Oluşturma Tarihi: 2021-11-28 23:55:57

Güncelleme Tarihi: 2021-11-28 23:55:57

Sancar'ın “Türk aydınındaki karakter problemi” başlıklı yazısı

Türk edebiyatçıları mı desem aydınları mı desem, ne desem bilmiyorum. İşte onlar, geçmişte çivili sopa ile sindirilmişler, dönüştürülmüşlerdir.

Kenara çekilip kendini, maneviyatını koruyan bir avuç kişi dışında, karakterleri parça pinçik edilmiş, sindirilmiştir...

Yani bugün edebiyat dediğimiz şeyin bakımsız kökü, söylemesi ne kadar acı olsa da mazide, orada...

Açık konuşalım, bu ülkede kallavi bir aydın takımı daima darbe kılıcının yanında durmuş. Ta ki sıra 12 Mart, 12 Eylül'de kendilerine gelene kadar!
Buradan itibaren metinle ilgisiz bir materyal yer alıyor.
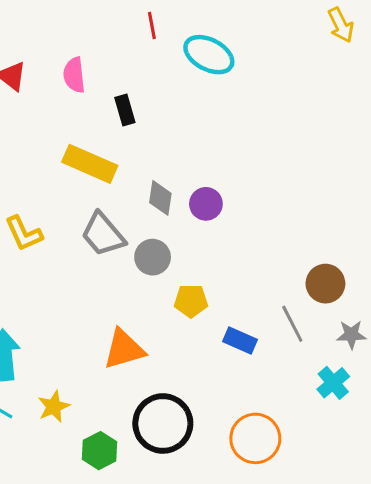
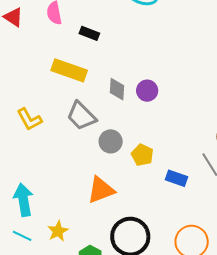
black rectangle: (125, 110) -> (89, 33), turned -48
gray circle: (153, 257) -> (111, 141), moved
yellow pentagon: (191, 301) -> (142, 155), turned 30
Geç Osmanlı döneminde Jön Türk, İttihat namındaki mide fesadı ile bağışıklık sistemi yara alan ve ecnebilerin imparatorluğu işgali ile başlayan... O, insanda izzeti nefis bırakmayan yenilgi duygusu. O büyük travma...

Kurucu Cumhuriyet dönemi ne yazık ki şifa değil katmer katmıştır bu travmaya.

Cumhuriyetin de mütemadiyen didiklediği aydın nesli hapis cezaları, sürgünler dolayısıyla adeta şizofren bir kişilik yarılmasına maruz kalmışlardır. Mesela Fatih Harbiye, Yalnızız kitapları bilinen Peyami Safa, 6-7 Eylül Gladyo provokasyonunda dirayetli bir aydın tavrı takınamaz, saldırıyı alkışlar. Gerçi Safa, gelgitlidir! Zamanında Hitler'in nutuklarını şehvetle dinlediği ve 'bu adam dünya devriminin lideri' diyerekten hüngür şakır ağladığı söylenir...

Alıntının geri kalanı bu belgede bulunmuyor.